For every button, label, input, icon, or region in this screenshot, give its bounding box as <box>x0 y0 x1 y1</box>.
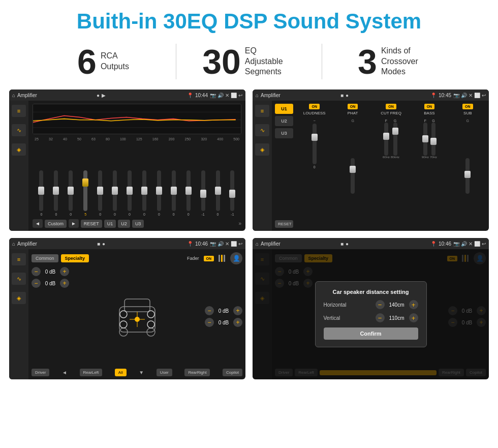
eq-reset-btn[interactable]: RESET <box>81 220 102 228</box>
cross-side-btn-1[interactable]: ≡ <box>255 105 269 117</box>
fader-down-arrow[interactable]: ▼ <box>139 370 144 375</box>
eq-side-btn-3[interactable]: ◈ <box>12 143 26 156</box>
fader-driver-btn[interactable]: Driver <box>32 369 49 376</box>
eq-slider-3[interactable]: 0 <box>64 170 78 216</box>
dot-icon-dialog: ■ <box>340 241 344 247</box>
db-minus-3[interactable]: − <box>205 306 214 315</box>
dialog-horizontal-row: Horizontal − 140cm + <box>324 300 418 309</box>
db-plus-4[interactable]: + <box>233 318 242 327</box>
dialog-overlay: Car speaker distance setting Horizontal … <box>253 249 489 379</box>
cross-u1-btn[interactable]: U1 <box>275 104 293 114</box>
dialog-horizontal-value: 140cm <box>387 302 407 308</box>
fader-right-controls: − 0 dB + − 0 dB + <box>205 267 242 366</box>
cross-content: ≡ ∿ ◈ U1 U2 U3 RESET ON LOUDNESS <box>253 101 489 231</box>
eq-slider-14[interactable]: -1 <box>226 170 239 216</box>
dialog-vertical-minus[interactable]: − <box>376 313 385 322</box>
eq-slider-6[interactable]: 0 <box>108 170 122 216</box>
eq-slider-4[interactable]: 5 <box>79 170 92 216</box>
svg-point-10 <box>120 321 127 328</box>
fader-time: 10:46 <box>195 241 208 247</box>
dot2-icon-fader: ● <box>102 241 105 247</box>
dot-icon-fader: ■ <box>97 241 100 247</box>
eq-next-btn[interactable]: ► <box>69 219 79 228</box>
status-bar-dialog: ⌂ Amplifier ■ ● 📍 10:46 📷 🔊 ✕ ⬜ ↩ <box>253 238 489 249</box>
status-bar-cross: ⌂ Amplifier ■ ● 📍 10:45 📷 🔊 ✕ ⬜ ↩ <box>253 89 489 101</box>
eq-slider-9[interactable]: 0 <box>152 170 166 216</box>
cross-controls: ON LOUDNESS ~ 0 ON PHAT <box>296 104 486 228</box>
stat-rca-label: RCAOutputs <box>101 51 129 72</box>
eq-u2-btn[interactable]: U2 <box>118 220 130 228</box>
cross-phat-on[interactable]: ON <box>348 104 358 109</box>
close-icon-dialog: ✕ <box>469 241 473 247</box>
eq-sliders: 0 0 0 5 0 0 0 0 0 0 0 -1 0 -1 <box>33 143 241 216</box>
fader-left-arrow[interactable]: ◄ <box>62 370 67 375</box>
dialog-horizontal-minus[interactable]: − <box>376 300 385 309</box>
fader-avatar-btn[interactable]: 👤 <box>230 252 242 264</box>
eq-slider-8[interactable]: 0 <box>137 170 151 216</box>
eq-slider-13[interactable]: 0 <box>211 170 225 216</box>
fader-on-badge[interactable]: ON <box>204 256 214 261</box>
stat-rca: 6 RCAOutputs <box>30 44 176 79</box>
eq-side-btn-2[interactable]: ∿ <box>12 124 26 136</box>
eq-slider-10[interactable]: 0 <box>167 170 180 216</box>
fader-side-btn-2[interactable]: ∿ <box>12 273 26 285</box>
fader-side-btn-3[interactable]: ◈ <box>12 292 26 304</box>
page-header: Buith-in 30EQ DSP Sound System <box>0 0 498 39</box>
fader-main: Common Specialty Fader ON 👤 − <box>28 249 245 379</box>
stat-eq-label: EQ AdjustableSegments <box>245 46 296 77</box>
eq-prev-btn[interactable]: ◄ <box>33 219 43 228</box>
fader-all-btn[interactable]: All <box>115 369 127 376</box>
cross-side-btn-2[interactable]: ∿ <box>255 124 269 136</box>
fader-rearleft-btn[interactable]: RearLeft <box>80 369 103 376</box>
db-minus-2[interactable]: − <box>32 279 41 288</box>
eq-slider-12[interactable]: -1 <box>196 170 210 216</box>
fader-side-btn-1[interactable]: ≡ <box>12 253 26 265</box>
cross-bass-col: ON BASS F 90Hz G 70Hz <box>411 104 447 228</box>
cross-u2-btn[interactable]: U2 <box>275 116 293 126</box>
home-icon[interactable]: ⌂ <box>12 93 15 98</box>
fader-bottom-controls: Driver ◄ RearLeft All ▼ User RearRight C… <box>32 369 242 376</box>
eq-more[interactable]: » <box>238 221 241 226</box>
cross-cutfreq-col: ON CUT FREQ F 60Hz G 80kHz <box>373 104 409 228</box>
db-minus-1[interactable]: − <box>32 267 41 276</box>
eq-side-btn-1[interactable]: ≡ <box>12 105 26 117</box>
home-icon-dialog[interactable]: ⌂ <box>256 241 259 247</box>
cross-loudness-on[interactable]: ON <box>309 104 320 109</box>
cross-reset-btn[interactable]: RESET <box>275 220 293 228</box>
eq-slider-2[interactable]: 0 <box>49 170 63 216</box>
dot2-icon-cross: ● <box>346 93 349 98</box>
fader-copilot-btn[interactable]: Copilot <box>223 369 242 376</box>
fader-rearright-btn[interactable]: RearRight <box>184 369 210 376</box>
fader-app-name: Amplifier <box>17 241 95 247</box>
db-plus-3[interactable]: + <box>233 306 242 315</box>
eq-slider-7[interactable]: 0 <box>123 170 137 216</box>
stat-crossover-label: Kinds ofCrossover Modes <box>381 46 432 77</box>
pin-icon: 📍 <box>187 93 193 98</box>
cross-u3-btn[interactable]: U3 <box>275 128 293 138</box>
fader-tab-common[interactable]: Common <box>32 254 58 262</box>
stat-rca-number: 6 <box>77 44 97 79</box>
cross-sub-on[interactable]: ON <box>462 104 473 109</box>
cross-main: U1 U2 U3 RESET ON LOUDNESS ~ <box>272 101 489 231</box>
screen-crossover: ⌂ Amplifier ■ ● 📍 10:45 📷 🔊 ✕ ⬜ ↩ ≡ ∿ ◈ <box>253 89 489 231</box>
dialog-vertical-row: Vertical − 110cm + <box>324 313 418 322</box>
eq-u1-btn[interactable]: U1 <box>104 220 116 228</box>
cross-sub-col: ON SUB G <box>450 104 486 228</box>
cross-bass-on[interactable]: ON <box>424 104 435 109</box>
eq-slider-1[interactable]: 0 <box>35 170 48 216</box>
eq-u3-btn[interactable]: U3 <box>132 220 144 228</box>
dialog-horizontal-plus[interactable]: + <box>409 300 418 309</box>
home-icon-fader[interactable]: ⌂ <box>12 241 15 247</box>
eq-slider-5[interactable]: 0 <box>94 170 107 216</box>
db-plus-1[interactable]: + <box>60 267 69 276</box>
confirm-button[interactable]: Confirm <box>324 327 418 340</box>
fader-user-btn[interactable]: User <box>157 369 172 376</box>
db-plus-2[interactable]: + <box>60 279 69 288</box>
cross-cutfreq-on[interactable]: ON <box>386 104 396 109</box>
dialog-vertical-plus[interactable]: + <box>409 313 418 322</box>
home-icon-cross[interactable]: ⌂ <box>256 93 259 98</box>
fader-tab-specialty[interactable]: Specialty <box>61 254 89 262</box>
eq-slider-11[interactable]: 0 <box>181 170 195 216</box>
db-minus-4[interactable]: − <box>205 318 214 327</box>
cross-side-btn-3[interactable]: ◈ <box>255 143 269 156</box>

WHAT IS BEING ASKED: Where a line of the material above holds the string "button", copy that line.

RESPONSE TO THIS EXERCISE:
For every button, label, input, icon, or region in this screenshot, give its bounding box as <box>x0 y0 x1 y1</box>.
confirm-button[interactable]: Confirm <box>324 327 418 340</box>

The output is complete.